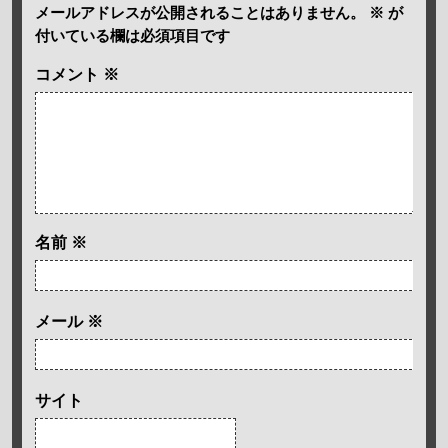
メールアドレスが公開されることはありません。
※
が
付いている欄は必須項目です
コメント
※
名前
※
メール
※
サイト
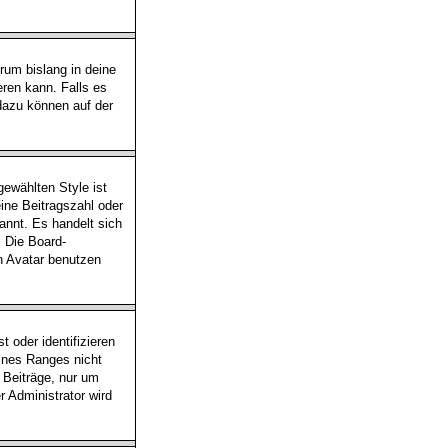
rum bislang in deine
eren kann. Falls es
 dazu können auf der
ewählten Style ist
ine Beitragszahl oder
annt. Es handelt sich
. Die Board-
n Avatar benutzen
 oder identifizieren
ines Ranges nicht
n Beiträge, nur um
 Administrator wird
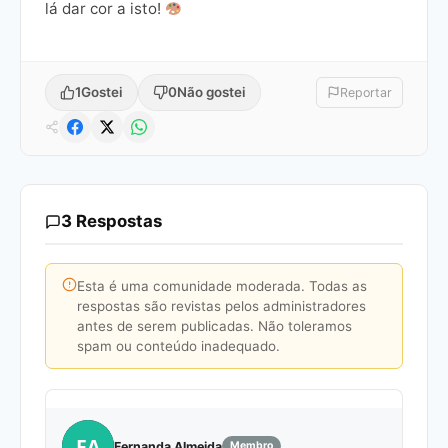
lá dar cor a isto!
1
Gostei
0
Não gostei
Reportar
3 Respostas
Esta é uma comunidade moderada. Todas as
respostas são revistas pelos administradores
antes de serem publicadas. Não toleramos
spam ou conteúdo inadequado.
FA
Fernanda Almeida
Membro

□ □ □

Give again, please, precisely the lines that begin the records and run through the line with "Esta é uma comunidade moderada. Todas as" in it, keeping both end lines and dropping any pictures.

RESPONSE TO THE TASK
メールアドレスが公開されることはありません。
※
が
付いている欄は必須項目です
コメント
※
名前
※
メール
※
サイト
rum bislang in deine
eren kann. Falls es
 dazu können auf der
ewählten Style ist
ine Beitragszahl oder
annt. Es handelt sich
. Die Board-
n Avatar benutzen
 oder identifizieren
ines Ranges nicht
n Beiträge, nur um
 Administrator wird
lá dar cor a isto!
1
Gostei
0
Não gostei
Reportar
3 Respostas
Esta é uma comunidade moderada. Todas as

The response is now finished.